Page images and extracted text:
+++++

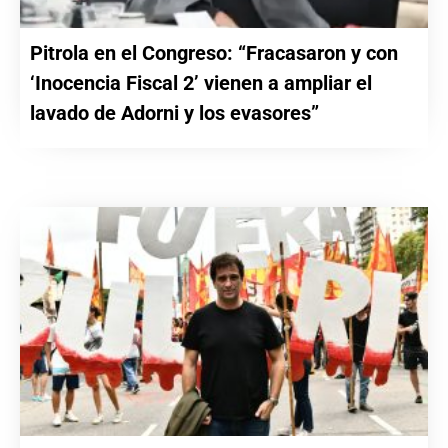
Pitrola en el Congreso: “Fracasaron y con
‘Inocencia Fiscal 2’ vienen a ampliar el
lavado de Adorni y los evasores”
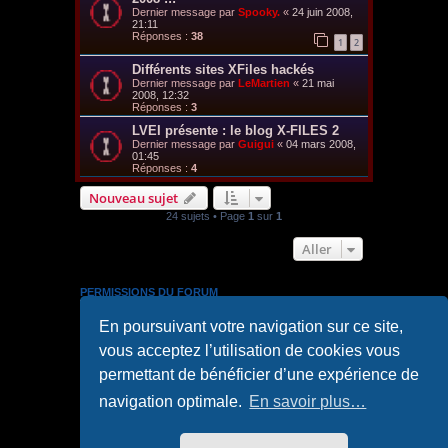
Dernier message par
Spooky.
«
24 juin 2008,
21:11
Réponses :
38
1
2
Différents sites XFiles hackés
Dernier message par
LeMartien
«
21 mai
2008, 12:32
Réponses :
3
LVEI présente : le blog X-FILES 2
Dernier message par
Guigui
«
04 mars 2008,
01:45
Réponses :
4
Nouveau sujet
24 sujets • Page
1
sur
1
Aller
PERMISSIONS DU FORUM
Vous
ne pouvez pas
publier de nouveaux sujets dans ce
En poursuivant votre navigation sur ce site,
forum
Vous
ne pouvez pas
répondre aux sujets dans ce forum
vous acceptez l’utilisation de cookies vous
Vous
ne pouvez pas
modifier vos messages dans ce
forum
permettant de bénéficier d’une expérience de
Vous
ne pouvez pas
supprimer vos messages dans ce
forum
navigation optimale.
En savoir plus…
Vous
ne pouvez pas
transférer de pièces jointes dans ce
forum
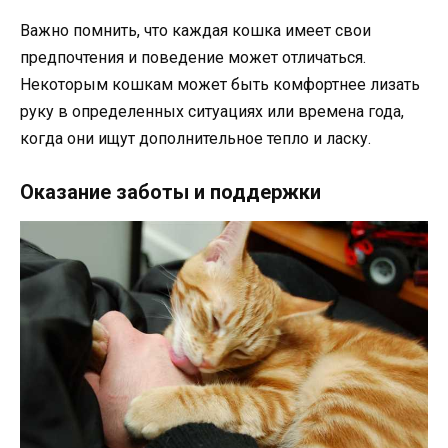
Важно помнить, что каждая кошка имеет свои
предпочтения и поведение может отличаться.
Некоторым кошкам может быть комфортнее лизать
руку в определенных ситуациях или времена года,
когда они ищут дополнительное тепло и ласку.
Оказание заботы и поддержки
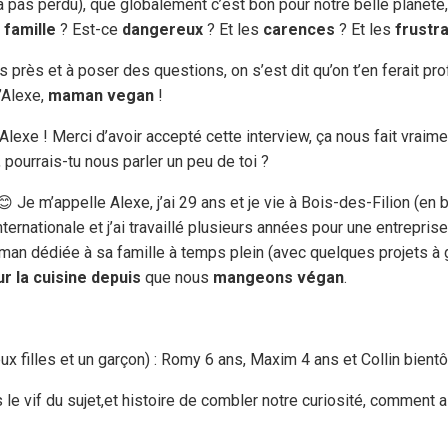
’a pas perdu), que globalement c’est bon pour notre belle planète
 famille
? Est-ce
dangereux
? Et les
carences
? Et les
frustr
s près et à poser des questions, on s’est dit qu’on t’en ferait prof
’Alexe,
maman vegan
!
Alexe ! Merci d’avoir accepté cette interview, ça nous fait vraime
 pourrais-tu nous parler un peu de toi ?
😊 Je m’appelle Alexe, j’ai 29 ans et je vie à Bois-des-Filion (en 
ernationale et j’ai travaillé plusieurs années pour une entreprise
man dédiée à sa famille à temps plein (avec quelques projets à
r la cuisine depuis
que nous
mangeons végan
.
ux filles et un garçon) : Romy 6 ans, Maxim 4 ans et Collin bientô
 le vif du sujet,et histoire de combler notre curiosité, comment a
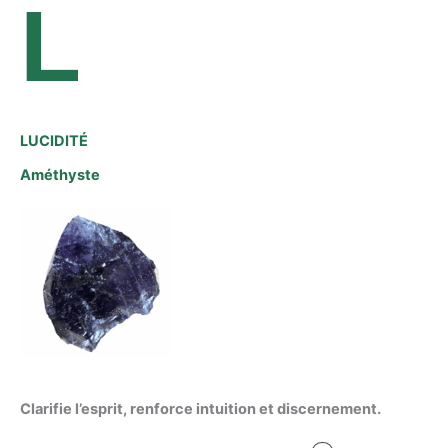
L
LUCIDITÉ
Améthyste
Clarifie l’esprit, renforce intuition et discernement.
Le
Le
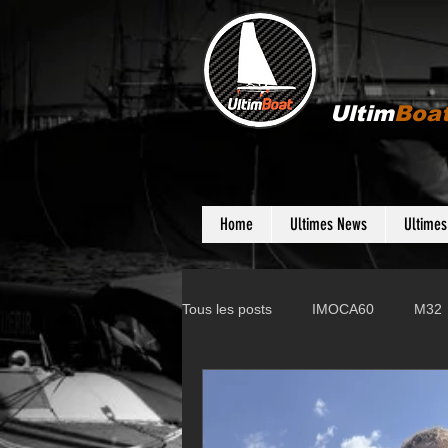
Ultim
Boa
Home
Ultimes News
Ultime
Tous les posts
IMOCA60
M32
Gunboat
D35
Farr 280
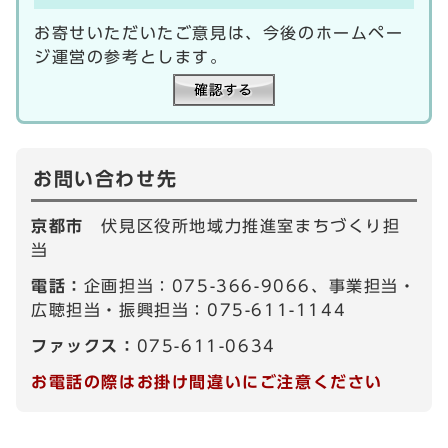
お寄せいただいたご意見は、今後のホームペー
ジ運営の参考とします。
お問い合わせ先
京都市
伏見区役所地域力推進室まちづくり担
当
電話：
企画担当：075-366-9066、事業担当・
広聴担当・振興担当：075-611-1144
ファックス：
075-611-0634
お電話の際はお掛け間違いにご注意ください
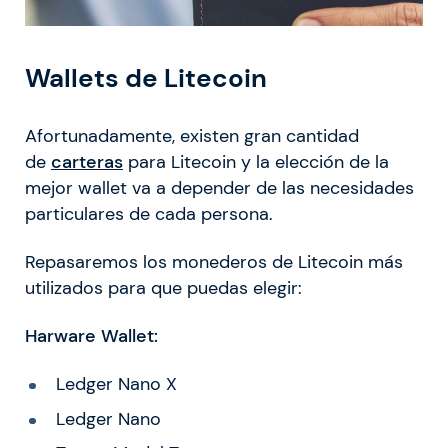
Wallets de Litecoin
Afortunadamente, existen gran cantidad
de
carteras
para Litecoin y la elección de la
mejor wallet va a depender de las necesidades
particulares de cada persona.
Repasaremos los monederos de Litecoin más
utilizados para que puedas elegir:
Harware Wallet:
Ledger Nano X
Ledger Nano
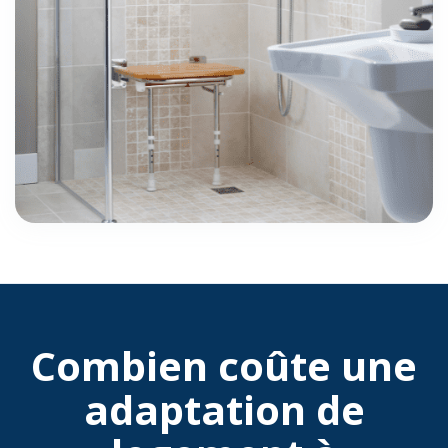
Combien coûte une
adaptation de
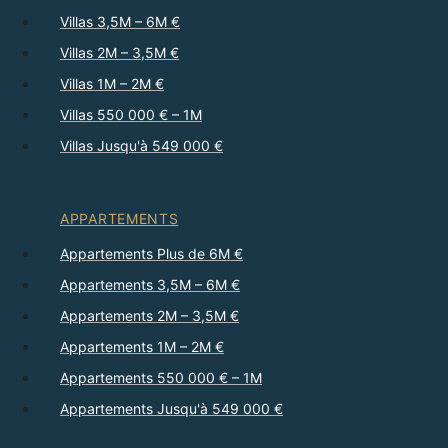
Villas 3,5M – 6M €
Villas 2M – 3,5M €
Villas 1M – 2M €
Villas 550 000 € – 1M
Villas Jusqu'à 549 000 €
APPARTEMENTS
Appartements Plus de 6M €
Appartements 3,5M – 6M €
Appartements 2M – 3,5M €
Appartements 1M – 2M €
Appartements 550 000 € – 1M
Appartements Jusqu'à 549 000 €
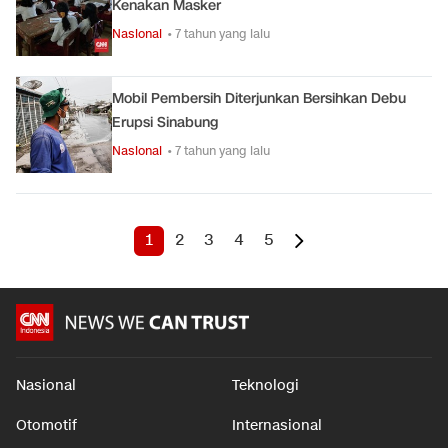
Kenakan Masker
Nasional
• 7 tahun yang lalu
Mobil Pembersih Diterjunkan Bersihkan Debu
Erupsi Sinabung
Nasional
• 7 tahun yang lalu
1
2
3
4
5
Nasional
Teknologi
Otomotif
Internasional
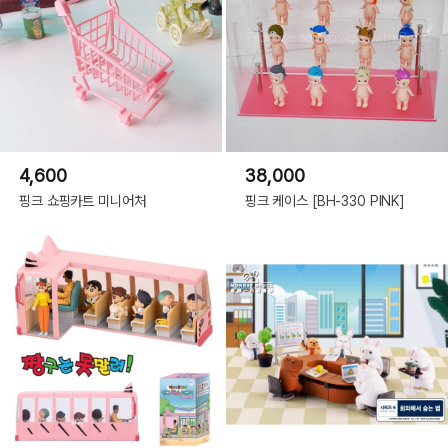
4,600
38,000
핑크 쇼핑카트 미니어처
핑크 케이스 [BH-330 PINK]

+++++

▸ What you have to do:
Word for word, give the entries back in full; the pictures do not belong in the copy.

▸ Exercise result:
Pitrola en el Congreso: “Fracasaron y con
‘Inocencia Fiscal 2’ vienen a ampliar el
lavado de Adorni y los evasores”
Dernier message par
Spooky.
«
24 juin 2008,
21:11
Réponses :
38
1
2
Différents sites XFiles hackés
Dernier message par
LeMartien
«
21 mai
2008, 12:32
Réponses :
3
LVEI présente : le blog X-FILES 2
Dernier message par
Guigui
«
04 mars 2008,
01:45
Réponses :
4
Nouveau sujet
24 sujets • Page
1
sur
1
Aller
PERMISSIONS DU FORUM
Vous
ne pouvez pas
publier de nouveaux sujets dans ce
En poursuivant votre navigation sur ce site,
forum
Vous
ne pouvez pas
répondre aux sujets dans ce forum
vous acceptez l’utilisation de cookies vous
Vous
ne pouvez pas
modifier vos messages dans ce
forum
permettant de bénéficier d’une expérience de
Vous
ne pouvez pas
supprimer vos messages dans ce
forum
navigation optimale.
En savoir plus…
Vous
ne pouvez pas
transférer de pièces jointes dans ce
forum
Важно помнить, что каждая кошка имеет свои
предпочтения и поведение может отличаться.
Некоторым кошкам может быть комфортнее лизать
руку в определенных ситуациях или времена года,
когда они ищут дополнительное тепло и ласку.
Оказание заботы и поддержки
’a pas perdu), que globalement c’est bon pour notre belle planète
 famille
? Est-ce
dangereux
? Et les
carences
? Et les
frustr
s près et à poser des questions, on s’est dit qu’on t’en ferait prof
’Alexe,
maman vegan
!
Alexe ! Merci d’avoir accepté cette interview, ça nous fait vraime
 pourrais-tu nous parler un peu de toi ?
😊 Je m’appelle Alexe, j’ai 29 ans et je vie à Bois-des-Filion (en 
ernationale et j’ai travaillé plusieurs années pour une entreprise
man dédiée à sa famille à temps plein (avec quelques projets à
r la cuisine depuis
que nous
mangeons végan
.
ux filles et un garçon) : Romy 6 ans, Maxim 4 ans et Collin bientô
 le vif du sujet,et histoire de combler notre curiosité, comment a
L
LUCIDITÉ
Améthyste
Clarifie l’esprit, renforce intuition et discernement.
Le
Le
Ultim
Boa
Home
Ultimes News
Ultime
Tous les posts
IMOCA60
M32
Gunboat
D35
Farr 280
お寄せいただいたご意見は、今後のホームペー
ジ運営の参考とします。
お問い合わせ先
京都市
伏見区役所地域力推進室まちづくり担
当
電話：
企画担当：075-366-9066、事業担当・
広聴担当・振興担当：075-611-1144
ファックス：
075-611-0634
お電話の際はお掛け間違いにご注意ください
Wallets de Litecoin
Afortunadamente, existen gran cantidad
de
carteras
para Litecoin y la elección de la
mejor wallet va a depender de las necesidades
particulares de cada persona.
Repasaremos los monederos de Litecoin más
utilizados para que puedas elegir:
Harware Wallet:
Ledger Nano X
Ledger Nano
Combien coûte une
adaptation de
Villas 3,5M – 6M €
Villas 2M – 3,5M €
Villas 1M – 2M €
Villas 550 000 € – 1M
Villas Jusqu'à 549 000 €
APPARTEMENTS
Appartements Plus de 6M €
Appartements 3,5M – 6M €
Appartements 2M – 3,5M €
Appartements 1M – 2M €
Appartements 550 000 € – 1M
Appartements Jusqu'à 549 000 €
Kenakan Masker
Nasional
• 7 tahun yang lalu
Mobil Pembersih Diterjunkan Bersihkan Debu
Erupsi Sinabung
Nasional
• 7 tahun yang lalu
1
2
3
4
5
Nasional
Teknologi
Otomotif
Internasional
4,600
38,000
핑크 쇼핑카트 미니어처
핑크 케이스 [BH-330 PINK]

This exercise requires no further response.